Top of Provided records
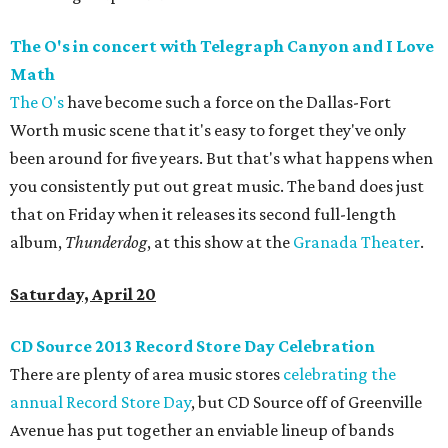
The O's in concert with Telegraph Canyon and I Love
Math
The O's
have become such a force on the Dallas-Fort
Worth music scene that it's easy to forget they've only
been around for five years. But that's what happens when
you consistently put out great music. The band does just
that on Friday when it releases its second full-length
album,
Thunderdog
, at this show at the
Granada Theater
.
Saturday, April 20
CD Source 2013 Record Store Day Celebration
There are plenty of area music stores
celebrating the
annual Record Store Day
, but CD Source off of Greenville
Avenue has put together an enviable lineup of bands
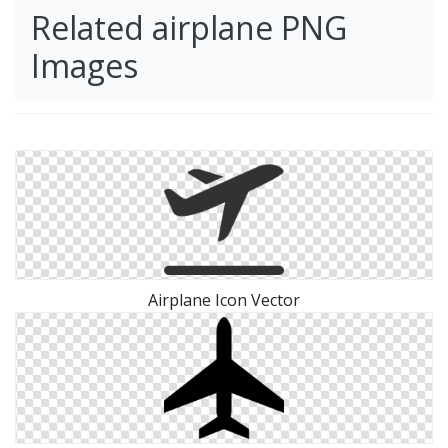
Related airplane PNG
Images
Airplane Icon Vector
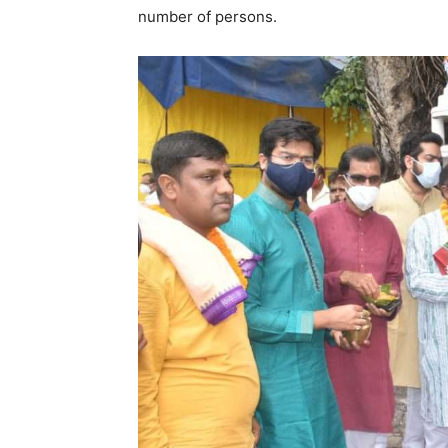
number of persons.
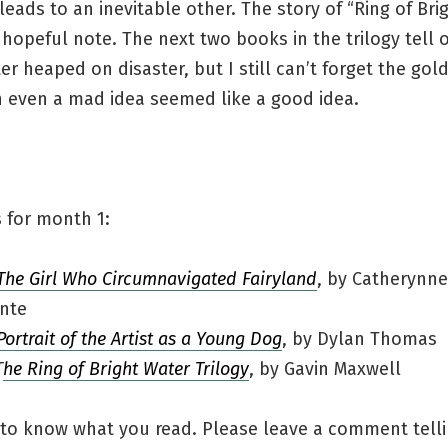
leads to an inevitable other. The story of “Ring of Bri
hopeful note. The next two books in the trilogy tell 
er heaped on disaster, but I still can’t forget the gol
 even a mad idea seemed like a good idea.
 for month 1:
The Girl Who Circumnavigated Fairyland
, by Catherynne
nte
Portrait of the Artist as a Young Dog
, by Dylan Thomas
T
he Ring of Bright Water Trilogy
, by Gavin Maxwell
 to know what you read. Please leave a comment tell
Bottom of Provided records
Exercise description:
Your answer must be the records above, word for word, with no pictures.

Exercise solution:
The O's in concert with Telegraph Canyon and I Love
Math
The O's
have become such a force on the Dallas-Fort
Worth music scene that it's easy to forget they've only
been around for five years. But that's what happens when
you consistently put out great music. The band does just
that on Friday when it releases its second full-length
album,
Thunderdog
, at this show at the
Granada Theater
.
Saturday, April 20
CD Source 2013 Record Store Day Celebration
There are plenty of area music stores
celebrating the
annual Record Store Day
, but CD Source off of Greenville
Avenue has put together an enviable lineup of bands
Related airplane PNG
Images
Airplane Icon Vector
number of persons.
leads to an inevitable other. The story of “Ring of Bri
hopeful note. The next two books in the trilogy tell 
er heaped on disaster, but I still can’t forget the gol
 even a mad idea seemed like a good idea.
 for month 1:
The Girl Who Circumnavigated Fairyland
, by Catherynne
nte
Portrait of the Artist as a Young Dog
, by Dylan Thomas
T
he Ring of Bright Water Trilogy
, by Gavin Maxwell
 to know what you read. Please leave a comment tell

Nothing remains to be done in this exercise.